Beleggers gebruiken modellen van de beweging van activaprijzen om te voorspellen waar de prijs van een belegging op een bepaald moment zal zijn. De methoden die worden gebruikt om deze voorspellingen te maken, maken deel uit van een veld in statistieken die bekend staan als regressie analyse. De berekening van de resterende variantie van een reeks waarden is een hulpmiddel voor regressieanalyse dat meet hoe nauwkeurig de voorspellingen van het model overeenkomen met de werkelijke waarden.
Regressie lijn
De regressie lijn laat zien hoe de waarde van het activum is veranderd als gevolg van veranderingen in verschillende variabelen. Ook bekend als a trendlijn, de regressielijn geeft de "trend" van de prijs van het activum weer. De regressielijn wordt voorgesteld door een lineaire vergelijking:
Y = a + bX
waarbij "Y" de activawaarde is, "a" is een constante, "b" is een vermenigvuldiger en "X" is een variabele die verband houdt met de activawaarde.

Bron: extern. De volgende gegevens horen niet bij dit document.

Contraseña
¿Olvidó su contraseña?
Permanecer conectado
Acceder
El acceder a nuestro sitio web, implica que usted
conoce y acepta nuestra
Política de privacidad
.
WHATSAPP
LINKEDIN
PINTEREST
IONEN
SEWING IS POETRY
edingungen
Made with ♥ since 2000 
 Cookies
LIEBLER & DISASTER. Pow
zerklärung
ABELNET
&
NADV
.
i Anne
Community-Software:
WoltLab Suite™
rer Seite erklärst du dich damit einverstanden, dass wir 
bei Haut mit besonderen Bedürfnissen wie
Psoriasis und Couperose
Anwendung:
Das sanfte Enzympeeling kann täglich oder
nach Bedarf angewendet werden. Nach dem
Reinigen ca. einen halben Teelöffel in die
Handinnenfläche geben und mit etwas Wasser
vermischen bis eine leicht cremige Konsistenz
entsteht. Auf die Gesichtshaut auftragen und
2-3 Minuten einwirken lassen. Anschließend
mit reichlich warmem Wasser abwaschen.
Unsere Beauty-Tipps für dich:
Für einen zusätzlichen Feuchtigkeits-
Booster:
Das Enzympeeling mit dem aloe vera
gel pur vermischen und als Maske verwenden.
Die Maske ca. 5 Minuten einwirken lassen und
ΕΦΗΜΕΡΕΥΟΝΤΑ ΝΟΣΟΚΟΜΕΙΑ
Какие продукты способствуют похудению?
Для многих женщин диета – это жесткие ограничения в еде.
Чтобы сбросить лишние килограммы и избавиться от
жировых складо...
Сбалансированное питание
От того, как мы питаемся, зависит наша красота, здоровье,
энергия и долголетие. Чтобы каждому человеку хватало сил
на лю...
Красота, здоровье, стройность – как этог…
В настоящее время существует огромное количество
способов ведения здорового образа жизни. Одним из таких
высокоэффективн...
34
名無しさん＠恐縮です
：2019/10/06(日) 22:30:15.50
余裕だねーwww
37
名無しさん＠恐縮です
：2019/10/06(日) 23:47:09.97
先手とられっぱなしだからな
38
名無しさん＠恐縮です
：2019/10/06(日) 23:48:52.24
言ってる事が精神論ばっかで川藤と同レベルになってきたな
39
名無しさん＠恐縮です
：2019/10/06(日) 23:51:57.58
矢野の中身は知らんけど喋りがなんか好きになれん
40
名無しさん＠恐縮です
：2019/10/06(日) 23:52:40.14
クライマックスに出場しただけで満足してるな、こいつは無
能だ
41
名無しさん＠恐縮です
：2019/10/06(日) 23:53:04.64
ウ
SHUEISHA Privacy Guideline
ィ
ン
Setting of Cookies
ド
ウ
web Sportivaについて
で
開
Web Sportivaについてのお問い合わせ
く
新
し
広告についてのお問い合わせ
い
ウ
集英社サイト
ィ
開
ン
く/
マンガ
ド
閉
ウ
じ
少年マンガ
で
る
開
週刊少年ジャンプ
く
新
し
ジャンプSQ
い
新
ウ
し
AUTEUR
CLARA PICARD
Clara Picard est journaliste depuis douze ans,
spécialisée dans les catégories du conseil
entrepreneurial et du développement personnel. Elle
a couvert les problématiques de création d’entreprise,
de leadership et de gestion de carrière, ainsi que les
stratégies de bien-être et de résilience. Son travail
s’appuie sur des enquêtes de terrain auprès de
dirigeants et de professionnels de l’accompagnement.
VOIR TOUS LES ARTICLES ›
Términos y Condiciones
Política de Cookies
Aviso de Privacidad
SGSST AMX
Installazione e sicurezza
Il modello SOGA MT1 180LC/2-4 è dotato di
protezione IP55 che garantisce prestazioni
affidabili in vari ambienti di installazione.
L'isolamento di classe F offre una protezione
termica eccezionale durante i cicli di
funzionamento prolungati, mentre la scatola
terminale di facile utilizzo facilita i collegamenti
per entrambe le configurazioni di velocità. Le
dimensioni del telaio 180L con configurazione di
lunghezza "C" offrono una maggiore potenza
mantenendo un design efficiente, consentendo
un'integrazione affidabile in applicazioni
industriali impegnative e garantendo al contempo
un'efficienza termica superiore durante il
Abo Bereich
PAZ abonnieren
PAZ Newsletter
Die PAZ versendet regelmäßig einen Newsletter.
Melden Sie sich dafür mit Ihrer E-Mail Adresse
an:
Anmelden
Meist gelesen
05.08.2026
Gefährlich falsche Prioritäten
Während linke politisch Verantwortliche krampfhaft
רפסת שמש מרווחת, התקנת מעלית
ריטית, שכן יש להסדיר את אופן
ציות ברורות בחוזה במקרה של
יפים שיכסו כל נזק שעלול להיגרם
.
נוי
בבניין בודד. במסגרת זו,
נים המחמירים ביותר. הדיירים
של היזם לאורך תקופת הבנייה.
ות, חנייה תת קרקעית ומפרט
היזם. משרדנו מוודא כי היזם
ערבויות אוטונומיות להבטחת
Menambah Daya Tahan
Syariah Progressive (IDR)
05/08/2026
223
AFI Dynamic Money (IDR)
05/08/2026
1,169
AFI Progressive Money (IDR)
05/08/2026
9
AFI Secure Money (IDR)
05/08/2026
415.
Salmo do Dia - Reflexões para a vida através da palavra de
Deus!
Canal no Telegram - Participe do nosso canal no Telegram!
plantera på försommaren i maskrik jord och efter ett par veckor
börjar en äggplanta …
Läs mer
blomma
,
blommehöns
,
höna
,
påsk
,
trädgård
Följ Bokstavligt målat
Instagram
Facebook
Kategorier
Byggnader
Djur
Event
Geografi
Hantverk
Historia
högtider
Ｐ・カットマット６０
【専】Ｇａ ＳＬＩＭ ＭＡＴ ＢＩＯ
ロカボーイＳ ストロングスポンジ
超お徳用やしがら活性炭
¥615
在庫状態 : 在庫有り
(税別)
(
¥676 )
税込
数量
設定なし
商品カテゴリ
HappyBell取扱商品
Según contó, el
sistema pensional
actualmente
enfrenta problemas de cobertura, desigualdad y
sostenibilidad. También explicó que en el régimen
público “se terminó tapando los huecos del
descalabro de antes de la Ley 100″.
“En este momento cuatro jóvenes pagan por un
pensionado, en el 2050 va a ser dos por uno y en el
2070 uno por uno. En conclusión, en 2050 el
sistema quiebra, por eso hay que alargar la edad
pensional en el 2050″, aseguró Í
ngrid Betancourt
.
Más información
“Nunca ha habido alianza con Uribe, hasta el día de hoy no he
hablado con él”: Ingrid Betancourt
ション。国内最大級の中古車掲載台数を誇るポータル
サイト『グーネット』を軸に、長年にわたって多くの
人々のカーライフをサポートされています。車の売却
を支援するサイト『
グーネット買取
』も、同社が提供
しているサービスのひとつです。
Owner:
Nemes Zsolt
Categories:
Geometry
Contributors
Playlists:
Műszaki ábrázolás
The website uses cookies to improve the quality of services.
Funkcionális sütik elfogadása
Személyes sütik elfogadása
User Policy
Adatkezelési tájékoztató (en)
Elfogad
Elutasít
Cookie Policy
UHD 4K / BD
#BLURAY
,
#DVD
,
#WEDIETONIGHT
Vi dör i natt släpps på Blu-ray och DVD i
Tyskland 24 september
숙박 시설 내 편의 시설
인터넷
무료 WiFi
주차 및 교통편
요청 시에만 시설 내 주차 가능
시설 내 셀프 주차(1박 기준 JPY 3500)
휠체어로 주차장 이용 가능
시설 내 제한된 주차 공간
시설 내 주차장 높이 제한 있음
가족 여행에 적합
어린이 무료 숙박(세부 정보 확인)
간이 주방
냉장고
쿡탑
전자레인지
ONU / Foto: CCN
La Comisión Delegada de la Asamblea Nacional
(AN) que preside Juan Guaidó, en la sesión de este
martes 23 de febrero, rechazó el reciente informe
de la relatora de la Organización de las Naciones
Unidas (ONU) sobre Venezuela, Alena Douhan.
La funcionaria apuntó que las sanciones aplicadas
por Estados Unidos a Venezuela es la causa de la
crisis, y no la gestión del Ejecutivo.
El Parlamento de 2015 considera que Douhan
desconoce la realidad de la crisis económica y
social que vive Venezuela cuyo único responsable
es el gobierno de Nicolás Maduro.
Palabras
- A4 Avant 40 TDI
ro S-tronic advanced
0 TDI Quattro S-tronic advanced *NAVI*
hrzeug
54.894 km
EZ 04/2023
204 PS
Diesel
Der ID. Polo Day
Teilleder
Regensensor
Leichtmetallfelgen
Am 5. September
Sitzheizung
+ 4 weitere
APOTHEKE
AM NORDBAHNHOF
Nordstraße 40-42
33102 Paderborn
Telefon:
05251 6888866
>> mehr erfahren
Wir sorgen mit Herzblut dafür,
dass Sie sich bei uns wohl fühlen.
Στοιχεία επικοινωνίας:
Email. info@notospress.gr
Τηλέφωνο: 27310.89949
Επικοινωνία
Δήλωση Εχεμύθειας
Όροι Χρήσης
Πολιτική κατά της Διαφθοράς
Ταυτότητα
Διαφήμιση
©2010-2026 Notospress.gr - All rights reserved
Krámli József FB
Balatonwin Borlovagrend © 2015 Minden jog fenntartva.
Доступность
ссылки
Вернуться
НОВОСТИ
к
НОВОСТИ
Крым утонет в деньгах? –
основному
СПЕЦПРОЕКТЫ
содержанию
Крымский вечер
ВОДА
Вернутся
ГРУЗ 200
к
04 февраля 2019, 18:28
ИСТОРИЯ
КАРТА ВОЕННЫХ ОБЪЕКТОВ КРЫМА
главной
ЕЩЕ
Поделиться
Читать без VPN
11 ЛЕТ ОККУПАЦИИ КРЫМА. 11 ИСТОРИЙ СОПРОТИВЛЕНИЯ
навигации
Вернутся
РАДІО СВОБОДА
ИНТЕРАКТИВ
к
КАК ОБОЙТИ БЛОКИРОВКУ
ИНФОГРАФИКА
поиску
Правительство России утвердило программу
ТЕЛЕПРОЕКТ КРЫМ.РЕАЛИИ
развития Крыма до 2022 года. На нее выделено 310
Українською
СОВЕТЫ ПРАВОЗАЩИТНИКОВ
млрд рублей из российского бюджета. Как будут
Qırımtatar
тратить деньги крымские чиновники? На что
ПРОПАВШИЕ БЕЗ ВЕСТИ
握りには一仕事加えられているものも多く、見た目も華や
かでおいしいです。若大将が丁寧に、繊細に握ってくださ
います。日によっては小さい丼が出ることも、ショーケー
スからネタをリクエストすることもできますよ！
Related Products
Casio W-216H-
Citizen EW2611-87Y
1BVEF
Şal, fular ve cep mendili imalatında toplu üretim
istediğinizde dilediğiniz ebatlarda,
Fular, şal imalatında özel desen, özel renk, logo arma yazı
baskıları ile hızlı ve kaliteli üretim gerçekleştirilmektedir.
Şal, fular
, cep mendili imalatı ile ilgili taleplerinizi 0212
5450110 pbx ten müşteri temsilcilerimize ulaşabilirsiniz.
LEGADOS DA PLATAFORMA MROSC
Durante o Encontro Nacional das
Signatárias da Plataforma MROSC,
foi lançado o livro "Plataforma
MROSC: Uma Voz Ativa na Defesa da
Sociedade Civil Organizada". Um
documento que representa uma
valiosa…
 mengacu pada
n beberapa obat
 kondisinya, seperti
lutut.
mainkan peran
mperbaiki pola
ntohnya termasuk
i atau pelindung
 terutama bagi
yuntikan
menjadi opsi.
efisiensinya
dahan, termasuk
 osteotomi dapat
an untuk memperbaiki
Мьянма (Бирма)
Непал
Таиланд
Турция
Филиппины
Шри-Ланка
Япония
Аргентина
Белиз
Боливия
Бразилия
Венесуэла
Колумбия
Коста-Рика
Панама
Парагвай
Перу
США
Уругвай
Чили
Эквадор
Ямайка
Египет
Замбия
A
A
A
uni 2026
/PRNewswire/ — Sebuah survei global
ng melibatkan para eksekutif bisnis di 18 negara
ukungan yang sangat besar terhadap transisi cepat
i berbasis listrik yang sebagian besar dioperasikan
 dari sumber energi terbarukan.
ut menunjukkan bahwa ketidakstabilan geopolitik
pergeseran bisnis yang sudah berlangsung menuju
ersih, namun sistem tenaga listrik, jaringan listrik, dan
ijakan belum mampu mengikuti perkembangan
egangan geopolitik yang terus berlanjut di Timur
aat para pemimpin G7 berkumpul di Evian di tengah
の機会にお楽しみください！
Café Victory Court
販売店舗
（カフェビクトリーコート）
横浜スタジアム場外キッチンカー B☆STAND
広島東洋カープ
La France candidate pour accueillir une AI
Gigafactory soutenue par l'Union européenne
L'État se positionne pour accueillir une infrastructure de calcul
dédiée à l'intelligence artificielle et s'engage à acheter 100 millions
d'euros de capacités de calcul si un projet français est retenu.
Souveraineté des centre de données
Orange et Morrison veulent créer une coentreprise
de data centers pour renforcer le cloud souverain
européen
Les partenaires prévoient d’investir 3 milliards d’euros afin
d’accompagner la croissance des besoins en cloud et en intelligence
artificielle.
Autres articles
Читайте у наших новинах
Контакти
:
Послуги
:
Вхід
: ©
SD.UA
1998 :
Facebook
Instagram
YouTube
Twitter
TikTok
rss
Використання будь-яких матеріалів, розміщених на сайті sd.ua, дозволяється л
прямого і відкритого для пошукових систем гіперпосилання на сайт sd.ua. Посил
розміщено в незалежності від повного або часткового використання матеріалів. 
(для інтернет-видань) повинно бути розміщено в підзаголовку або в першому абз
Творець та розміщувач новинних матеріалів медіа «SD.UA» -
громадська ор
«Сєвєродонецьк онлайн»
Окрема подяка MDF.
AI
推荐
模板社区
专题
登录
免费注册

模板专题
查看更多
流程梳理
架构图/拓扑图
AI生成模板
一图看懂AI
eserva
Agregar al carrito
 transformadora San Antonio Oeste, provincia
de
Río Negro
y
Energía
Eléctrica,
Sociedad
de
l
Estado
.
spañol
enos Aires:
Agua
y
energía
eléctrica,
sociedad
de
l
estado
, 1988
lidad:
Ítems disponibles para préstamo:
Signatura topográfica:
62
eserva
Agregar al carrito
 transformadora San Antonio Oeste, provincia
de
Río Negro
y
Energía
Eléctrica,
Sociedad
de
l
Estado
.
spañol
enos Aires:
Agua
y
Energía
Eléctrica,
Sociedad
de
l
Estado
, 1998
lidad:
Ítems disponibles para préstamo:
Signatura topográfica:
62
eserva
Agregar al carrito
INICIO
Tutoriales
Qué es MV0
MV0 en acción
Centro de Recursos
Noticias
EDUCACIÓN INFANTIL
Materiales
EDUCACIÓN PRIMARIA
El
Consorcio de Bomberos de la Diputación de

Als het model bijvoorbeeld voorspelt dat een huis met één slaapkamer voor $ 300.000 verkoopt, een huis met twee slaapkamers voor $ 400.000, en een huis met drie slaapkamers voor $ 500.000, zou de regressielijn eruit zien als:
Y = 200.000 + 100.000X
waarbij "Y" de verkoopprijs van het huis is en "X" het aantal slaapkamers is.
Y = 200.000 + 100.000 (1) = 300.000
Y = 200.000 + 100.000 (2) = 400.000
Y = 200.000 + 100.000 (3) = 500.000
scatterplot
EEN scatterplot toont de punten die de werkelijke correlaties tussen de activawaarde en de variabele weergeven. De term "scatterplot" komt van het feit dat, wanneer deze punten op een grafiek worden uitgezet, ze "rond" lijken te zijn in plaats van perfect op de regressielijn liggen. Met behulp van het bovenstaande voorbeeld kunnen we een spreidingsdiagram maken met deze gegevenspunten:
Punt 1: 1BR verkocht voor $ 288.000
Punt 2: 1BR verkocht voor $ 315.000
Punt 3: 2BR verkocht voor $ 395.000
Punt 4: 2BR verkocht voor $ 410.000
Punt 5: 3BR verkocht voor $ 492.000
Punt 6: 3BR verkocht voor $ 507.000
Residual Variance Berekening
De resterende variantieberekening begint met de som van de kwadraten van verschillen tussen de waarde van het activum op de regressielijn en elke bijbehorende activawaarde op de scatterplot.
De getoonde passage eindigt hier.